Oral Placement Therapy
Therapy

Oral Placement Therapy

Oral therapy is form of speech therapy that focuses auditory, visual and tactile stimulation of the mouth in order the muscles to move correctly for optimal speech clarity.

 

It is typically administered to children between the ages of 2-5, however it can be useful for people of any age having difficulty speaking clearly. OPT can be used to improve articulator awareness, stability, muscle memory and placement (dissociation, grading, and direction of movement); all of which are necessary for optimal speech clarity development.

OPT Treatments

Oral placement therapy is commonly employed to help to treat all manner of speech disorders including apraxia (brain disorder causing speech problems), dysarthria (weak muscles used for speech), fluency and articulation disorders, post cerebrovascular accident CVA patients, as well as those with mild-to-severe hearing loss.

Those suffering with motor and/or sensory impairments can benefit from oral placement therapy. It can also be combined with other common therapies to maximize treatment results.

OPT Alternative Speech Therapy

Oral placement therapy often works great where other, more traditional speech therapy treatments have failed. This is typically due to these treatments not taking into consideration any movement or placement disorders, which when present, renders standard remedies almost useless. Instead OPT focuses on the exact characteristics that speech therapy leaves out, the movement aspect of these disorders.

By training the facial muscles to become more familiar with the movements required to speech and eat without issue, OTP can produce more effective results in a much shorter time frame.

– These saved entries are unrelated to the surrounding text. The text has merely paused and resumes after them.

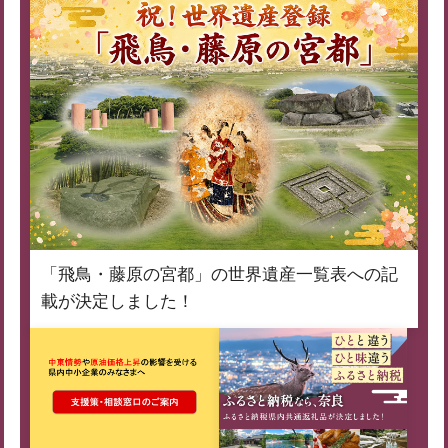
「飛鳥・藤原の宮都」の世界遺産一覧表への記
載が決定しました！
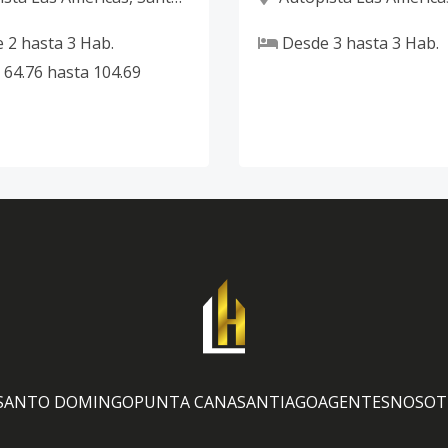
 Este
Domingo Este
e
2
hasta
3
Hab.
Desde
3
hasta
3
Hab.
64.76
hasta
104.69
SANTO DOMINGO
PUNTA CANA
SANTIAGO
AGENTES
NOSOT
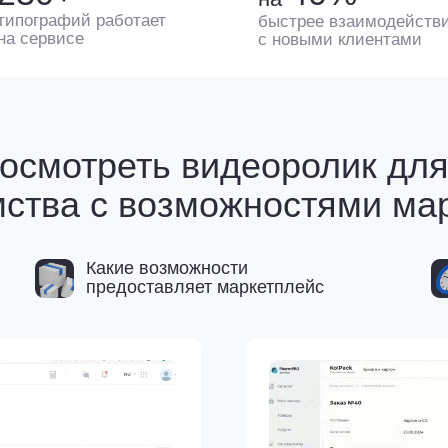
отреть видеоролик для боле
ва с возможностями маркетпл
Какие возможности
Как KolP
предоставляет маркетплейс
время и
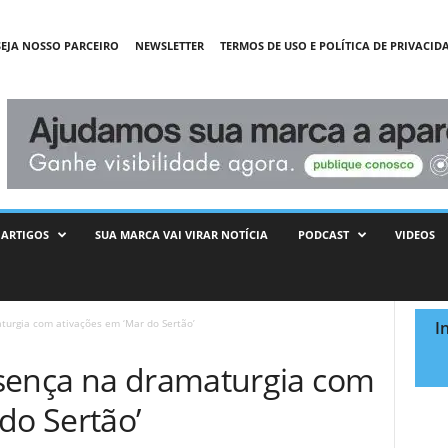
SEJA NOSSO PARCEIRO
NEWSLETTER
TERMOS DE USO E POLÍTICA DE PRIVACID
ARTIGOS
SUA MARCA VAI VIRAR NOTÍCIA
PODCAST
VIDEOS
turgia com ativações em ‘Mar do Sertão’
I
sença na dramaturgia com
do Sertão’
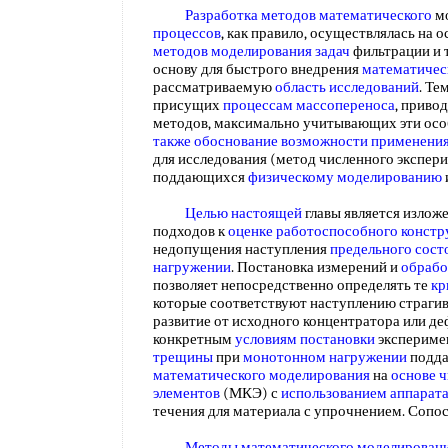
Разработка методов математического
м
процессов
, как правило, осуществлялась на
методов моделирования задач
фильтрации и 
основу для быстрого внедрения
математичес
рассматриваемую
область исследований
. Те
присущих
процессам массопереноса
, приво
методов, максимально учитывающих эти осо
также обоснование
возможности применени
для исследования (метод численного экспер
поддающихся
физическому моделированию
Целью настоящей
главы является излож
подходов к
оценке работоспособного
констр
недопущения наступления
предельного сост
нагружении
. Постановка измерений и
обрабо
позволяет непосредственно определять те
кр
которые соответствуют наступлению страги
развитие от исходного концентратора или д
конкретным
условиям постановки
эксперимен
трещины
при
монотонном нагружении
подда
математического моделирования
на
основе 
элементов
(МКЭ) с
использованием аппарат
течения для материала с упрочнением. Сопо
Методы математического моделирован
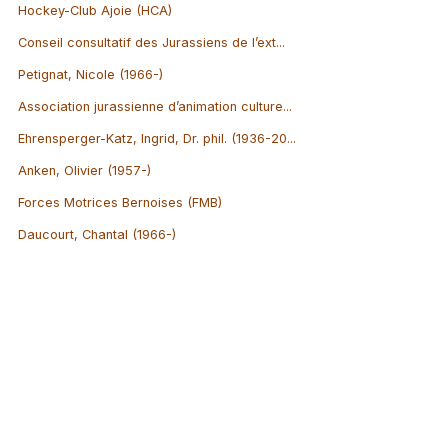
Hockey-Club Ajoie (HCA)
Conseil consultatif des Jurassiens de l’ext...
Petignat, Nicole (1966-)
Association jurassienne d’animation culture...
Ehrensperger-Katz, Ingrid, Dr. phil. (1936-20...
Anken, Olivier (1957-)
Forces Motrices Bernoises (FMB)
Daucourt, Chantal (1966-)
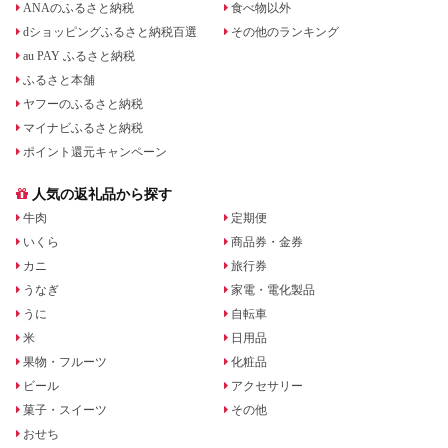
ANAのふるさと納税
食べ物以外
dショッピングふるさと納税百選
その他のランキング
au PAY ふるさと納税
ふるさと本舗
ヤフーのふるさと納税
マイナビふるさと納税
ポイント還元キャンペーン
人気の返礼品から探す
牛肉
定期便
いくら
商品券・金券
カニ
旅行券
うなぎ
家電・電化製品
うに
自転車
米
日用品
果物・フルーツ
化粧品
ビール
アクセサリー
菓子・スイーツ
その他
おせち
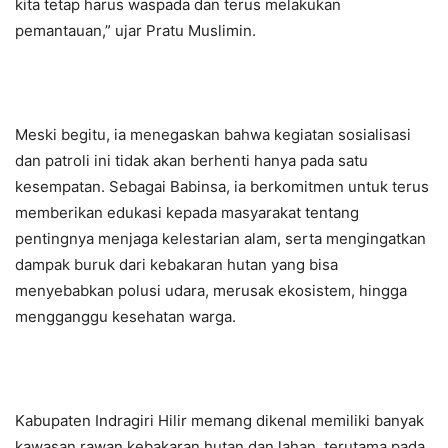
kita tetap harus waspada dan terus melakukan
pemantauan,” ujar Pratu Muslimin.
Meski begitu, ia menegaskan bahwa kegiatan sosialisasi
dan patroli ini tidak akan berhenti hanya pada satu
kesempatan. Sebagai Babinsa, ia berkomitmen untuk terus
memberikan edukasi kepada masyarakat tentang
pentingnya menjaga kelestarian alam, serta mengingatkan
dampak buruk dari kebakaran hutan yang bisa
menyebabkan polusi udara, merusak ekosistem, hingga
mengganggu kesehatan warga.
Kabupaten Indragiri Hilir memang dikenal memiliki banyak
kawasan rawan kebakaran hutan dan lahan, terutama pada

oral placement therapy z-vibe

OPT 3-Stage Treatments

The treatment itself is carried out in three stages.

Stage 1: Z-Vibe

The first utilizes a tool known as Z-Vibe, a tooth-brush-like therapeutic tool featuring various different textures and surfaces that, when swabbed around the mouth so the child becomes more familiar with sensations that may feel awkward and uncomfortable to them. The Z-Vibe works by triggering, exercising, and thus familiarizing the senses with certain stimuli.

  • oral defensiveness: oral defensiveness is an aversive response to touch in and around the mouth, which can lead to a highly uncomfortable sensory response when experiencing such
  • texture aversion: in a similar manner to oral defensiveness, children can also so averse reactions to certain textures
  • overstuffing: children with decreased oral awareness can not clearly feel what is going on inside their mouths; this can lead to overstuffing and/or pocketing food
  • self-regulation: some children are known as oral sensory seekers, which means they seek comfort in putting things in their mouths and chewing on objects

The Z-Vibe tool essentially trains a child’s brain to recognize and become comfortable with all these sensation that cause them stress and discomfort.

Stage 2: Chewy Tube

The second stage of the treatment utilizes a tool called “chewy tubes.” Another device is placed in the mouth. However, instead of performing swabbing motions, the child is asked to bite down on the tube in a series of motions guided by the physician.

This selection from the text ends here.